FUTURO Trabalhadores da Soares da Costa deslocaram-se anteontem, 7, ao Tribunal do Comércio de Vila Nova de Gaia para obter informações sobre a viabilização da empresa. Sem resposta, vêm a Lisboa dia 18 exigir soluções ao Governo.

Cerca de uma centena de operários da construtora foram acompanhados pelo dirigente do Sindicato das Indústrias Transformadoras, Energia e Ambiente, Luís Pinto, que junto da Justiça procurou saber o andamento do segundo Processo Especial de Revitalização (PER).

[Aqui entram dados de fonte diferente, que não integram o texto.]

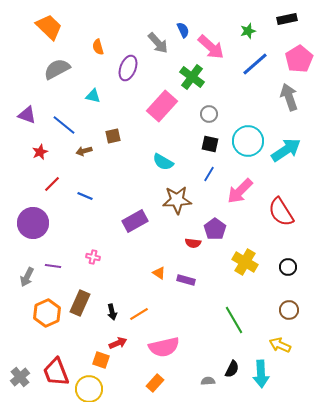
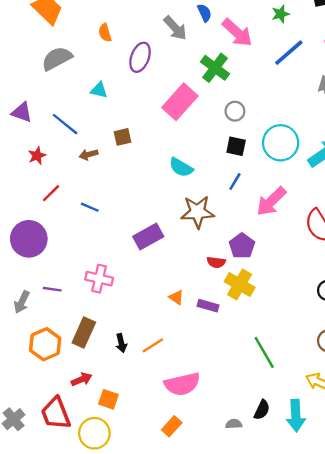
pink cross: (93, 257) -> (99, 279), size x1.6
yellow cross: (245, 262) -> (240, 285), moved
red arrow: (118, 343) -> (81, 379), moved

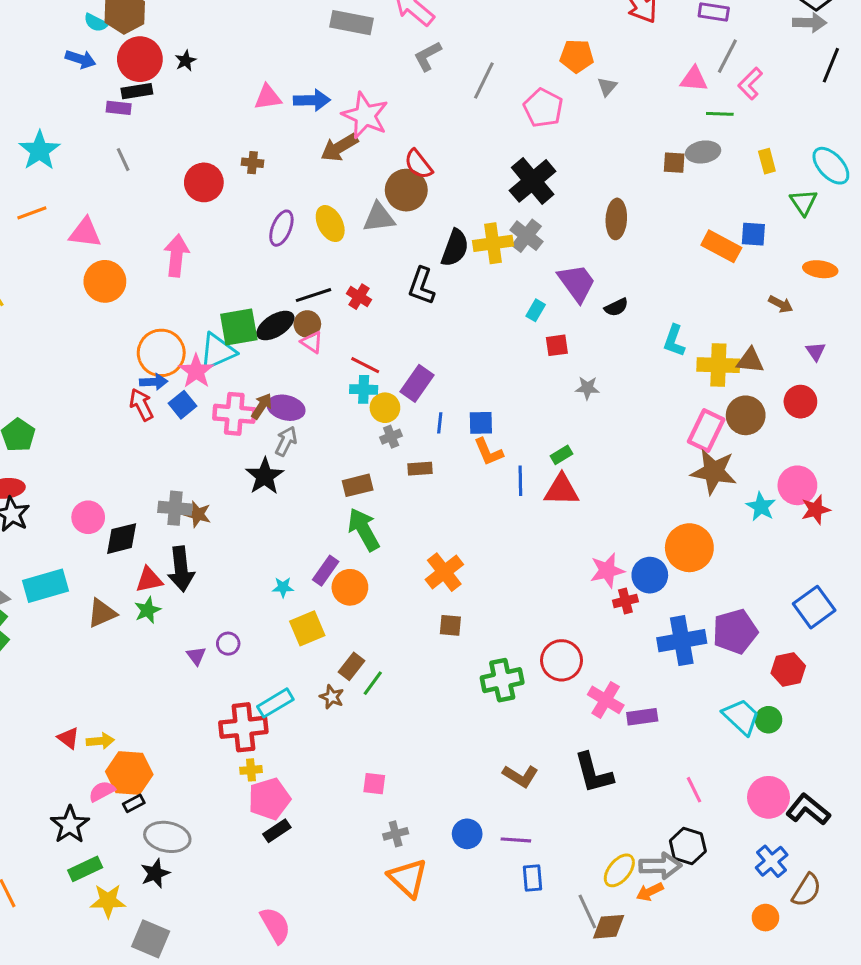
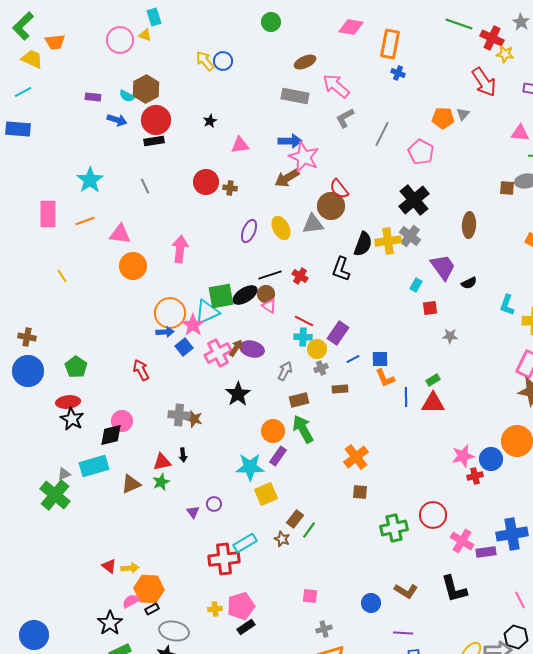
black star: (186, 61) -> (210, 121), moved
gray triangle: (607, 87) -> (463, 114), moved
blue arrow: (312, 100) -> (290, 141), moved
purple rectangle: (119, 108) -> (93, 97), moved
red circle: (204, 182) -> (206, 182), moved
red arrow: (141, 405) -> (141, 370), moved
pink cross: (234, 414) -> (218, 353), turned -32
blue line: (440, 423) -> (353, 359), turned 56
gray arrow: (286, 441) -> (285, 371), moved
black diamond: (122, 539) -> (111, 435), moved
black arrow: (181, 569) -> (183, 455), size x0.5
cyan star: (283, 587) -> (250, 467), size x2.0
orange circle: (350, 587) -> (273, 431), moved
blue cross: (682, 641) -> (512, 534), moved
yellow cross: (251, 770) -> (215, 609), moved
blue circle: (467, 834) -> (371, 603), moved

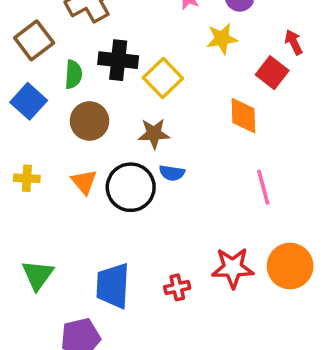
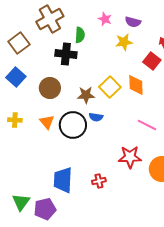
green semicircle: (73, 74) -> (80, 35), moved
yellow square: (163, 78) -> (110, 87), moved
pink line: (263, 187) -> (147, 125), turned -48
red star: (233, 268) -> (130, 157), moved
green triangle: (38, 275) -> (21, 202), moved

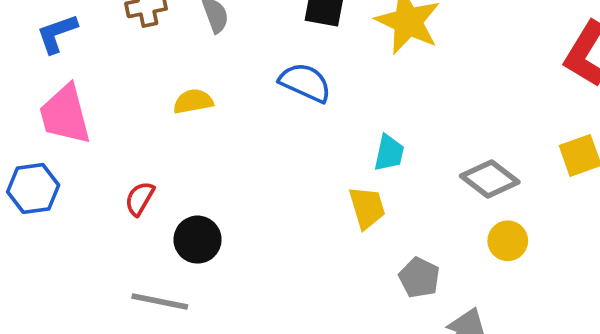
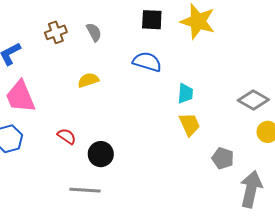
cyan trapezoid: (389, 153) -> (185, 93), moved
red semicircle: (140, 199) -> (67, 136), turned 102

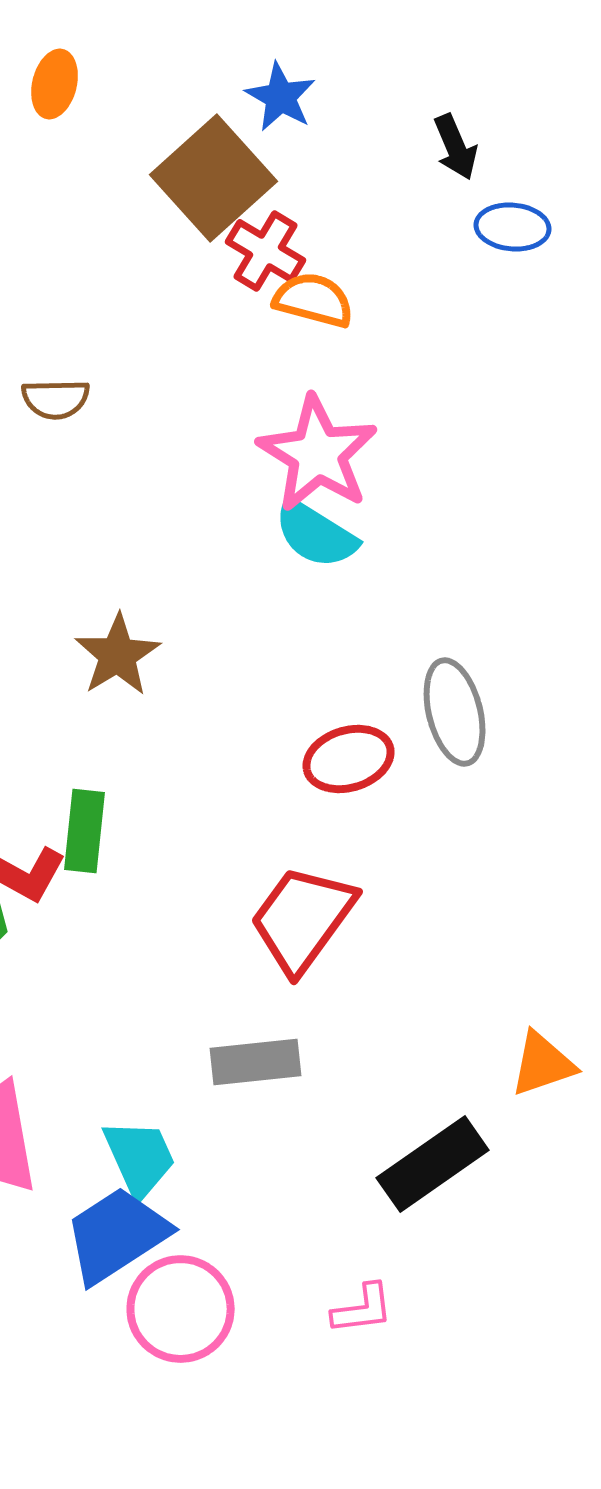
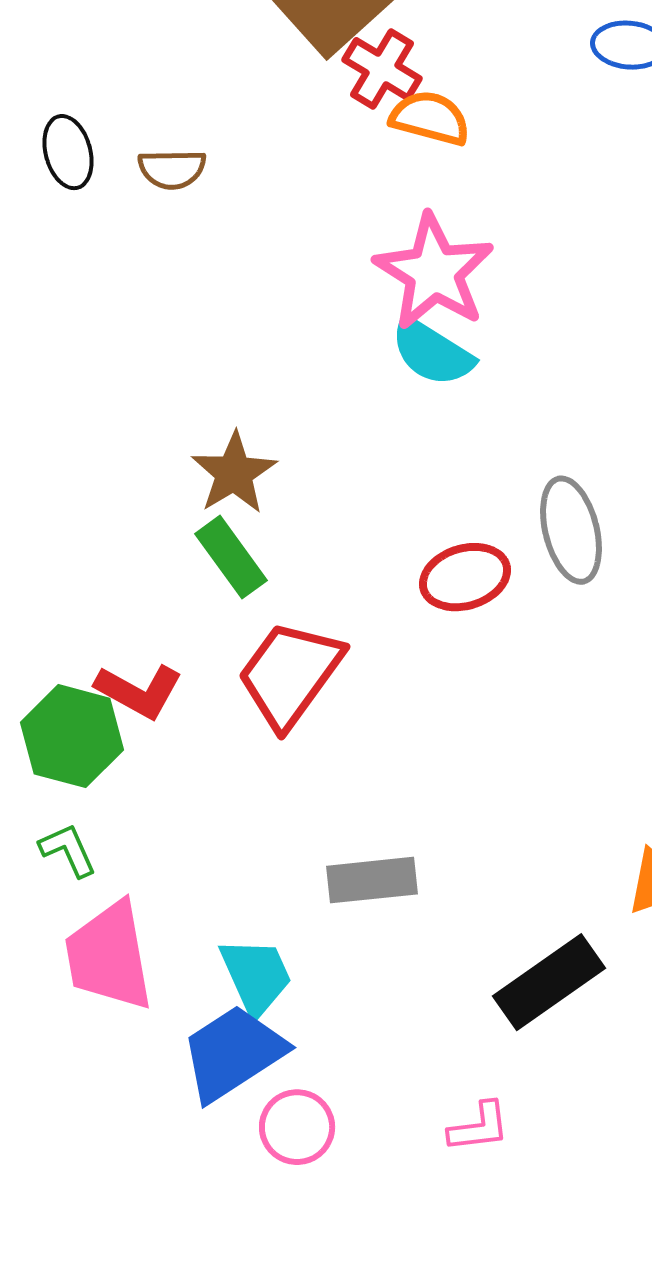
brown semicircle: (56, 399) -> (172, 169), moved
green rectangle: (85, 831) -> (231, 557), moved, turned -42
red trapezoid: (303, 919) -> (290, 674), moved
pink circle: (181, 1309) -> (297, 1127), size x0.7

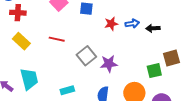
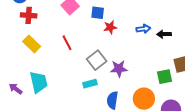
red star: (111, 24) -> (110, 27), moved
red line: (57, 39) -> (67, 43), turned 49
cyan rectangle: (67, 90) -> (90, 84), moved

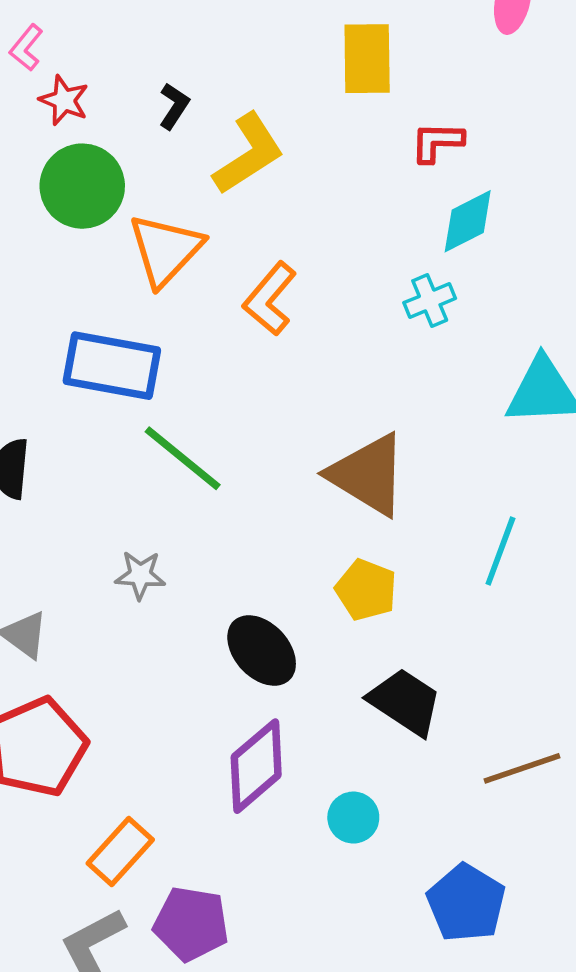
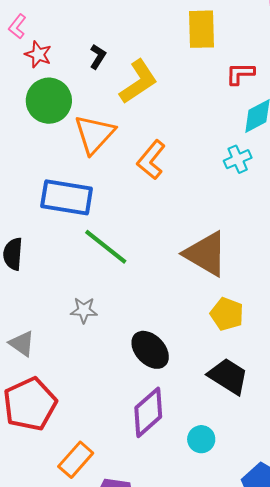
yellow pentagon: (366, 590) -> (227, 314), moved

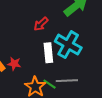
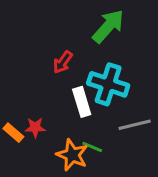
gray line: (67, 81) -> (135, 125), moved

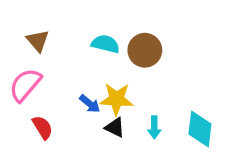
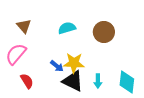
cyan semicircle: (105, 44) -> (67, 28), turned -30
brown circle: (145, 50) -> (104, 32), moved
black triangle: (115, 127) -> (73, 81), size x1.6

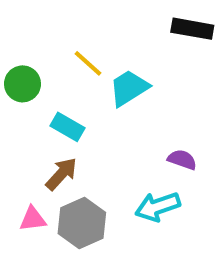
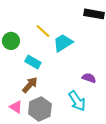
cyan arrow: (158, 207) -> (77, 101), turned -105
pink triangle: (33, 219) -> (16, 107), turned 40

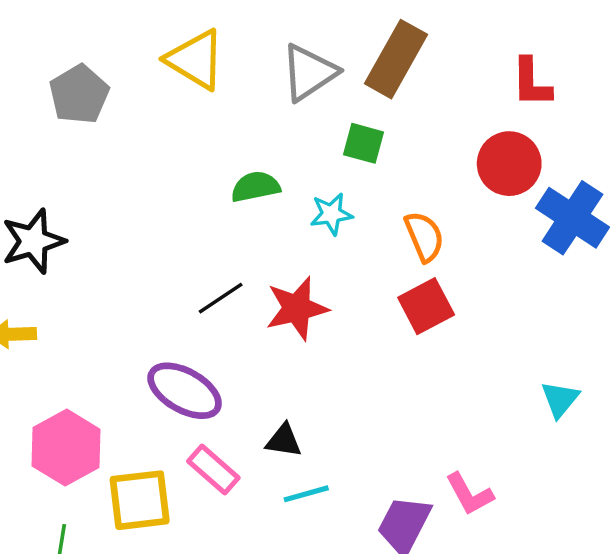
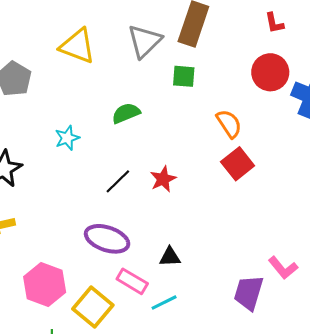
red L-shape: (531, 83) -> (274, 23), size x0.7
cyan star: (331, 214) -> (67, 138), moved
red star: (297, 308) -> (163, 179), size x0.7
cyan line: (306, 494) -> (164, 302), moved
yellow square: (140, 500) -> (93, 307), turned -33

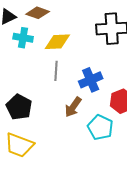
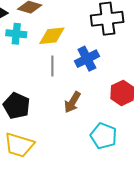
blue cross: (91, 80) -> (87, 59), moved
cyan pentagon: (100, 127) -> (104, 136), moved

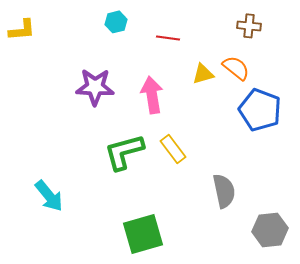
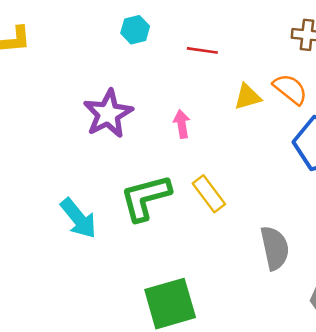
purple star: (95, 87) -> (108, 114), turned -30
pink arrow: (152, 95) -> (182, 124), size x0.6
cyan arrow: (49, 196) -> (78, 218), moved

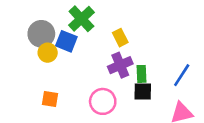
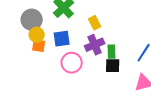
blue square: (66, 41) -> (62, 39), moved, turned -30
orange square: (50, 99) -> (39, 46), moved
pink circle: (103, 101) -> (72, 63), moved

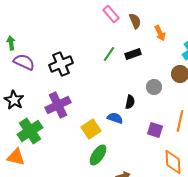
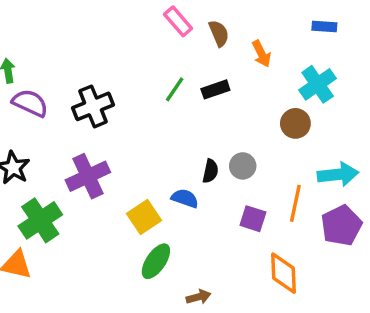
gray circle: (154, 87) -> (243, 166), moved

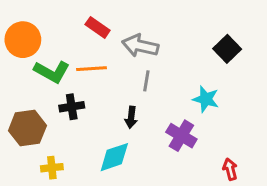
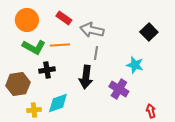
orange circle: (23, 40) -> (27, 20), moved
black arrow: (131, 117) -> (86, 77), size x1.6
cyan diamond: (114, 157) -> (58, 103), moved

«Andamos nisto desde Agosto de 2016» e a expectativa era que com este segundo plano de recuperação o processo fosse acelerado. A situação «é terrível para quem está desde Janeiro com salários em atraso», denunciou à saída do tribunal o representante sindical, citado pela Lusa.

Perante a ausência de resposta, os trabalhadores da Soares da Costa decidiram participar na manifestação nacional convocada pela CGTP-IN no próximo dia 18, em Lisboa, e, simultaneamente, exigir a intervenção do Governo.

«Queremos que a empresa progrida», disse também à agência de notícias portuguesa Mário Ferreira, trabalhador da Soares da Costa há décadas, aliás, como a maioria.

Na sexta-feira, 3, os operários protestaram frente à obra do Hotel Monumental, na Avenida dos Aliados, no Porto, pelo pagamento dos salários em atraso. Manifestaram ainda desconfiança para com a disponibilidade da proprietária da obra acolher os trabalhadores nela envolvidos, considerando que, depois da rescisão contratual com a Soares da Costa, tal intenção pode conduzir ao fim da construtora.

«Estes trabalhadores sentem-se completamente desamparados. Precisam que o poder político lhes dê uma resposta», disse na ocasião Tiago Oliveira, da União de Sindicatos do Porto, para quem, «no que respeita à discussão dos PER» é urgente encontrar soluções para «o futuro destes trabalhadores, que não podem estar meses e meses sempre na incerteza, sempre com ameaça de despedimento, a ameaça de extinção do posto de trabalho ou dificuldade para receber o salário».